O projeto apresentado pelo prefeito Eduardo Pimentel altera a Lei Municipal nº 14.755/2015 para permitir que unidades administrativas vinculadas à Secretaria Municipal da Educação também sejam atendidas pelo programa.
A estimativa mencionada durante a discussão é de que aproximadamente 50 estruturas administrativas possam ser incorporadas.
A ampliação levou vereadores da oposição a apresentarem emendas relacionadas a transparência, fiscalização e critérios para aplicação do dinheiro público.
Uma delas prevê participação de comissão interna do Conselho Municipal de Educação no acompanhamento e fiscalização dos recursos.
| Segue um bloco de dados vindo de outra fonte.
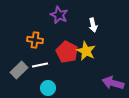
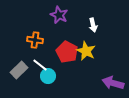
white line: rotated 49 degrees clockwise
cyan circle: moved 12 px up
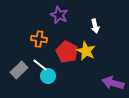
white arrow: moved 2 px right, 1 px down
orange cross: moved 4 px right, 1 px up
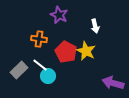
red pentagon: moved 1 px left
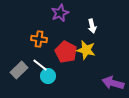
purple star: moved 1 px right, 2 px up; rotated 24 degrees clockwise
white arrow: moved 3 px left
yellow star: moved 1 px up; rotated 12 degrees counterclockwise
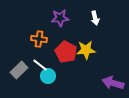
purple star: moved 5 px down; rotated 18 degrees clockwise
white arrow: moved 3 px right, 8 px up
yellow star: rotated 18 degrees counterclockwise
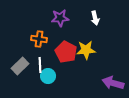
white line: rotated 49 degrees clockwise
gray rectangle: moved 1 px right, 4 px up
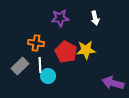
orange cross: moved 3 px left, 4 px down
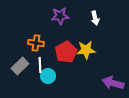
purple star: moved 2 px up
red pentagon: rotated 15 degrees clockwise
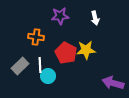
orange cross: moved 6 px up
red pentagon: moved 1 px down; rotated 15 degrees counterclockwise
A proposta recebeu 23 votos favoráveis, dois contrários e duas abstenções.
Outra procurou assegurar que a inclusão das unidades administrativas não resulte em redução indireta dos recursos destinados às escolas e demais unidades educacionais. A emenda recebeu 26 votos favoráveis, um contrário e duas abstenções.
Uma pergunta de R$ 6,3 milhões
Ao final, a discussão desta segunda-feira deixou uma questão que ultrapassa o projeto colocado em votação.
Com R$ 6,365 milhões distribuídos por decisão de 27 vereadores, saber como esses recursos foram repartidos entre as unidades da rede municipal passa a ser uma questão de transparência.
A Câmara já conhece o volume global, o número de emendas e a quantidade de unidades alcançadas. O próximo passo é descobrir como esse dinheiro se distribui dentro desses números.
Somente a abertura da relação completa das 256 emendas permitirá responder à pergunta levantada no próprio plenário: há escolas de Curitiba concentrando recursos parlamentares enquanto outras passam o ano sem receber nenhuma emenda?